_EXERCISE PROMPT_
For the entries below, work out how many lines contain the string "potenza" and write only the number.

Source records:
● ● ● ● ●

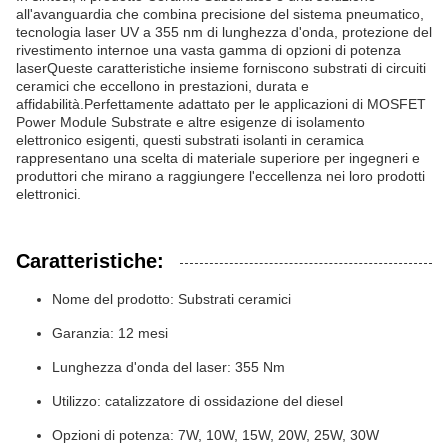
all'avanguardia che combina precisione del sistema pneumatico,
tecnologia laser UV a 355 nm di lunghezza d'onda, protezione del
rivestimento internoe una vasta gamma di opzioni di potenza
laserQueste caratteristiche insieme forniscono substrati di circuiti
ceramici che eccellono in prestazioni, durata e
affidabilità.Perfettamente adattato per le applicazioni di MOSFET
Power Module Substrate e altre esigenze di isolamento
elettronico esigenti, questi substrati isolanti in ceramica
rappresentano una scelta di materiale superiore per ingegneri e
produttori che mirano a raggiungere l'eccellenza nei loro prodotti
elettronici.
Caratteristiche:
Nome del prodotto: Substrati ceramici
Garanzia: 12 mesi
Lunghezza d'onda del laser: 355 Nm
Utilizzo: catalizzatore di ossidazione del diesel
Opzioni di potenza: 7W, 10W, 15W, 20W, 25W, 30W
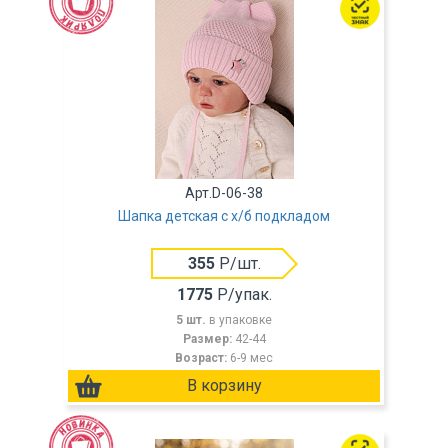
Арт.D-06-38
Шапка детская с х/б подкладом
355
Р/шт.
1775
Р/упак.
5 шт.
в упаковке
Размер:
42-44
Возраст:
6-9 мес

● ● ● ● ●

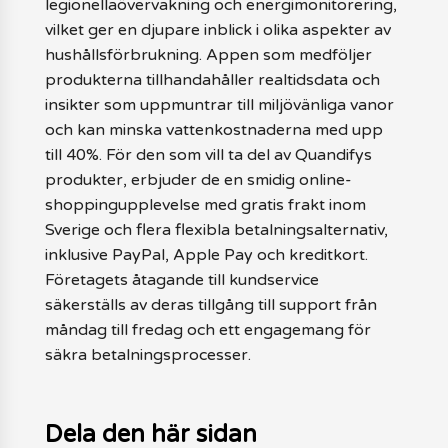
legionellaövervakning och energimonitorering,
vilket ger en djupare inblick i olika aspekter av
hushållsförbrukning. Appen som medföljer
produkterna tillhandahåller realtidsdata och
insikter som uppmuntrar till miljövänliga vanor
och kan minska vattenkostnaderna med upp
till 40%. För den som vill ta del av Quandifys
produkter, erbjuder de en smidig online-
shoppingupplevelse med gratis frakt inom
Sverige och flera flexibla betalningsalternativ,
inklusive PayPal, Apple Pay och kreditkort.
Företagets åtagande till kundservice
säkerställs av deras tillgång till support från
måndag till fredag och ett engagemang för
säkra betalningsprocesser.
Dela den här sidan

● ● ● ● ●

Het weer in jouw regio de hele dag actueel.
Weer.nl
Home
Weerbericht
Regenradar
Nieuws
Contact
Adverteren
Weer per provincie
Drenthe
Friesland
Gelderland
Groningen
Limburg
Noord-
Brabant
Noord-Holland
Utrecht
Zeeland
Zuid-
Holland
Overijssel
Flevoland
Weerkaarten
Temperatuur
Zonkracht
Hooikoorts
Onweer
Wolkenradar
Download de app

● ● ● ● ●

_EXERCISE SOLUTION_
2